Right now, sexual harassment and gender identity are in the news and part of national dialogues. But these issues were not raised formally here until 2013 when Mariela Castro, Director of the National Center for Sex Education and a member of parliament, voted against proposed labor law reforms because they didn’t include language specific to workplace discrimination based on gender identity and HIV status. Her dissenting vote came after decades of cross-sectoral work with local, regional and national authorities in collaboration with Cuba’s LGBTQ community to combat homo- and transphobia and to sensitize Cubans about issues of sexual and gender diversity—something that not everyone here supports at the grassroots level.
So while top-down and bottom-up is the ideal for promoting substantive change—that synergy I mentioned between grassroots opinion and policy making—sometimes policymakers are able to take a longer view on issues of civil rights and justice. And they have the responsibility to broaden those rights, even if not everyone is in agreement.
So, now we’re seeing this in action with same-sex marriage. It is coming under this new presidency and leadership, there’s no doubt about it. By and large, Cuba has a homophobic culture and some are protesting against it, but we’re going to see a top-down policy change that permits same-sex unions—although it must pass a citizen-wide referendum as well. This will affirm the rights of couples not falling within the traditional ‘man–woman’ scheme and make for a happier, more peaceful society as a whole—even though there are those who maintain moral, prejudicial or religious arguments against it.

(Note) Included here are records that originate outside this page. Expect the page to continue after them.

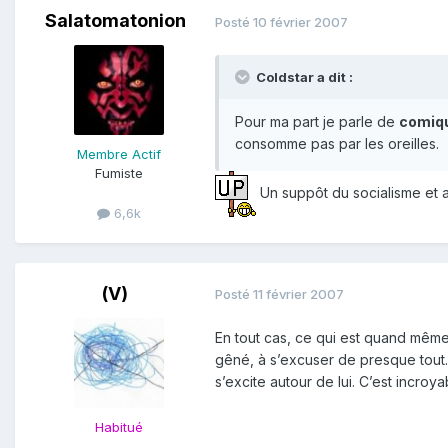
Salatomatonion
Posté
10 février 2007
Coldstar a dit :
Pour ma part je parle de
comiqu
consomme pas par les oreilles.
Membre Actif
Fumiste
Un suppôt du socialisme et au
6,6k
(V)
Posté
11 février 2007
En tout cas, ce qui est quand même
gêné, à s’excuser de presque tout. 
s’excite autour de lui. C’est incro
Habitué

MEDICC Review: Among all these complexities and difficulties, what do you think the future holds for further advancement of Cuban women?
Marta Núñez: Despite the material difficulties and traditional gender constructs, Cuban women are empowered. For instance, some 75% of divorces are initiated by women [Cuba has one of the world’s highest divorce rates, with over 60% of all Cuban unions ending in divorce—Eds.] and women are encouraged to pursue careers in math, science and technology. Male colleagues are accustomed to having women bosses and coworkers and generally experience a spirit of collaboration, rather than competition and discrimination. During my research in the private sector, I’ve heard several opinions recently from people who were ready to emigrate, but now with more possibilities to improve their standard of living, have decided to stay and raise their families here.
Obviously, women‘s advancement—and how to continue making strides—isn’t a clear-cut issue. It’s peppered with grey areas where many doubts and contradictions lurk. Nevertheless, I assure you, Cuban women have it better than women in many other contexts and cultures. And we intend to keep the gender lens trained on our society, to keep making progress.